Same deal here: The quarter rests in the top voice for the uppermost and bottom systemsare new. Part of the point of the compositional process I've developed is to get the most pure form of absolute music possible onto the guitar with the fewest possible compromises to the idiom. I want the music to be idiomatic, but I don't want the guitar to write it for me (As is the case with the majority of contemporary guitar composers out there today).
The half rests in the lead of the top system here also are new, but they are not really unexpected. Besides, if I can ever work this up to the tempo I want it at (Not likely), those rests will be entirely pedantic and not noticable at all.
In the fourth system there are dotted quarter rests, which I have had in the score since the beginning: I knew the B-flats would be problematic because they are not an open string.
Here in the recapitulation - on the upper two staves - we have the original contrapuntal combination that I came up with before I even started writing anything out. The only thing I had to change was to add the quarter rest in measure 306 (The rest in 305 was already there).
In measure 327 there is a new quarter rest in the bass, other than that, all is as it was.
Same passage/different mode: the rest in the bass at 357 is new.
Though I figured this out before I started fingering the piece, the reast in the bass at 387 is new from the last version I posted here.
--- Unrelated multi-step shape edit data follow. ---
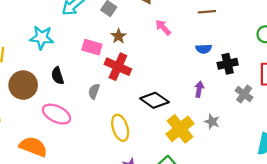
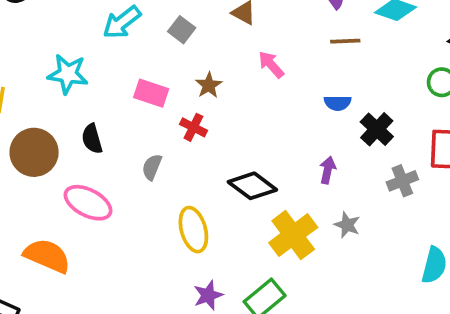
brown star: (119, 36) -> (209, 85), moved
black cross: (228, 64) -> (377, 129), turned -36
red cross: (118, 67) -> (193, 127), size x0.6
gray cross: (244, 94) -> (402, 181), turned 30

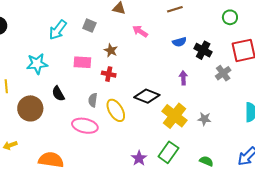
pink ellipse: (88, 203) -> (85, 126), moved
gray star: (347, 225) -> (204, 119), moved
yellow ellipse: (193, 230) -> (116, 110), moved

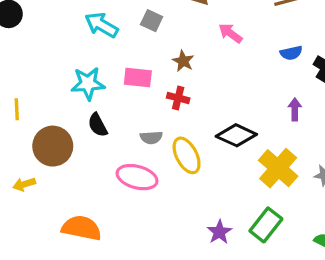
cyan arrow: (58, 30) -> (101, 25), turned 80
cyan star: (37, 64) -> (88, 83), moved
gray semicircle: (93, 100) -> (151, 138), turned -104
yellow arrow: (10, 145) -> (24, 184), moved

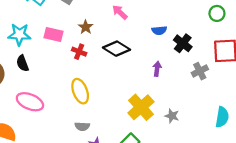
black diamond: (236, 135) -> (117, 49), moved
gray semicircle: (151, 138) -> (82, 126), moved
pink ellipse: (137, 177) -> (30, 102), moved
So, there you have it. Out of 404 measures I had to slightly modify a handfull in order to make them technically correct with respect to exactly what the guitarist can actually execute. Other than those minor details, the piece is perfectly perfomable (Though it is beyond my abilities for certain).
I hope this puts an end to the infantile anonymous comments that come through about this, but somehow I doubt it. When people have a lot invested in being willfully ignorant, they will go to extreme lengths to mitigate against the cognitive dissonance that encounters with the truth will inevitably produce.
Now, I'm going to get back to nursing this cold I have.
I feel your pain, baby: I feel your pain.